Acclaimed author, food writer, cook, teacher and translator Lindy Wildsmith is a great believer in the importance of seasonal ingredients and connecting with the land, people and producers she meets as she pursues her love of food in her native Herefordshire and far beyond. Her appreciation of nature, the changing seasons and the countryside have inspired her interest in both curing, preserving and making drinks and given rise to many cookery books. As author of Cured, she was shortlisted for the André Simon award and the Guild of Food Writers best food book in 2011. Artisan Drinks, 2014 celebrates the pleasure to be had from making your own, everything from tisanes to champagne Research for her new book, Raw and Rare, on raw fish, meat, vegetable and fruit dishes altered her focus from the British countryside to coastal water and urban eateries and from the traditions of artisans to the creativity of international innovative chefs, here in the UK, South America, Japan, Italy and elsewhere. Fluent in Italian having spent many years in Italy, studying in Bologna and subsequently working and living in Rome, Lindy specializes in Italian regional cucina.

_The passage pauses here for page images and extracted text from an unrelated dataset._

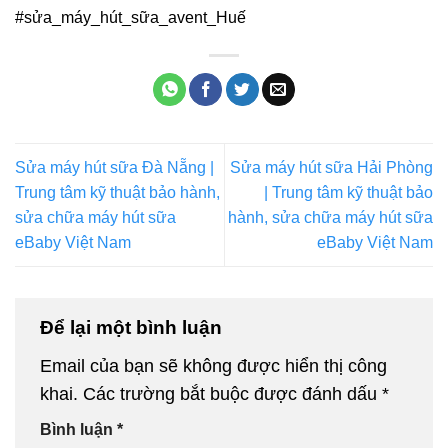
#sửa_máy_hút_sữa_avent_Huế
Sửa máy hút sữa Đà Nẵng |
Sửa máy hút sữa Hải Phòng
Trung tâm kỹ thuật bảo hành,
| Trung tâm kỹ thuật bảo
sửa chữa máy hút sữa
hành, sửa chữa máy hút sữa
eBaby Việt Nam
eBaby Việt Nam
Để lại một bình luận
Email của bạn sẽ không được hiển thị công
khai.
Các trường bắt buộc được đánh dấu
*
Bình luận
*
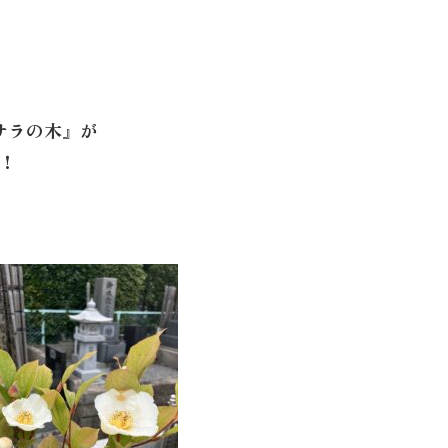
サラの木』が
！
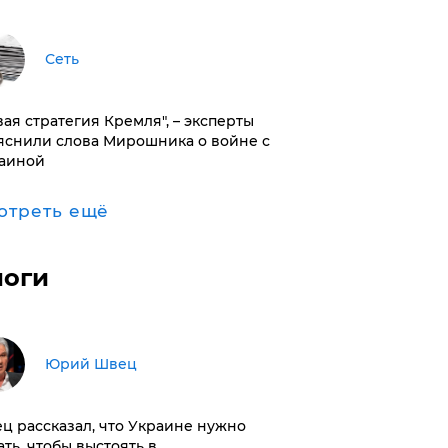
Сеть
вая стратегия Кремля", – эксперты
яснили слова Мирошника о войне с
аиной
отреть ещё
логи
Юрий Швец
ц рассказал, что Украине нужно
ать, чтобы выстоять в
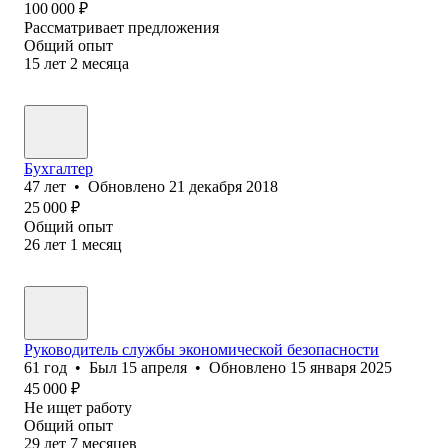
100 000
₽
Рассматривает предложения
Общий опыт
15
лет
2
месяца
Бухгалтер
47
лет
•
Обновлено
21 декабря 2018
25 000
₽
Общий опыт
26
лет
1
месяц
Руководитель службы экономической безопасности
61
год
•
Был
15 апреля
•
Обновлено
15 января 2025
45 000
₽
Не ищет работу
Общий опыт
29
лет
7
месяцев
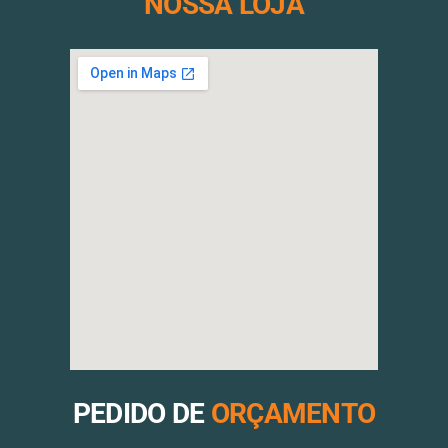
NOSSA LOJA
PEDIDO DE
ORÇAMENTO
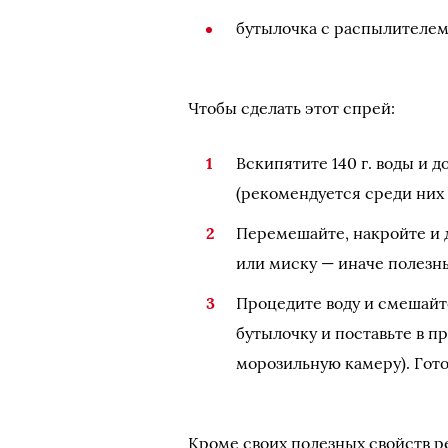
бутылочка с распылителем
Чтобы сделать этот спрей:
Вскипятите 140 г. воды и 
(рекомендуется среди них 
Перемешайте, накройте и 
или миску — иначе полезны
Процедите воду и смешайт
бутылочку и поставьте в п
морозильную камеру). Гото
Кроме своих полезных свойств р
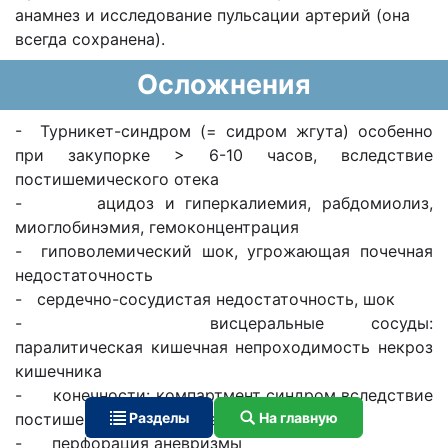
анамнез и исследование пульсации артерий (она
всегда сохранена).
Осложнения
- Турникет-синдром (= сидром жгута) особенно
при закупорке > 6-10 часов, вследствие
постишемического отека
- ацидоз и гиперкалиемия, рабдомиолиз,
миоглобинэмия, гемоконцентрация
- гиповолемический шок, угрожающая почечная
недостаточность
- сердечно-сосудистая недостаточность, шок
- висцеральные сосуды:
паралитическая кишечная непроходимость некроз
кишечника
- конечности: компартмент синдром вследствие
постишемического отека
Разделы
На главную
- перфорация аневризмы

She has written books and features on Italian food and most recently wrote the very popular Cicchetti with Valentina Harris (Venetian and other Italian food to share). She has also worked on translations of Italian cookery books. Teaching figures high when time allows. She has worked with Chef Franco Taruschio OBE (founder of the famed walnut Tree Inn) since his retirement more than fifteen years ago. For many years she ran the Chef’s Room fish and cookery school in Wales which was named Best in Wales in the British Cookery School Awards on a number of occasions. She now organizes pop up corporate and bespoke private cooking events. She teaches preserving and curing at The Artisan School of Food on the Welbeck Estate in Nottinghamshire and Italian cooking at Denman the WI cookery school near Abingdon.

Special subjects

English country food Italian regional cucina preserving, fermenting, smoking, curing, crudo, pasta, vegetables, fish, game,

Languages spoken

Fluent Italian French

Regular work

She teaches preserving and curing at The Artisan School of Food on the Welbeck Estate in Nottinghamshire and Italian cooking at Denman the WI cookery school near Abingdon. Pop up cooking days with Franco Taruschio

Advisory boards / Awards

As author of Cured, she was shortlisted for the André Simon award and the Guild of Food Writers best food book in 2011.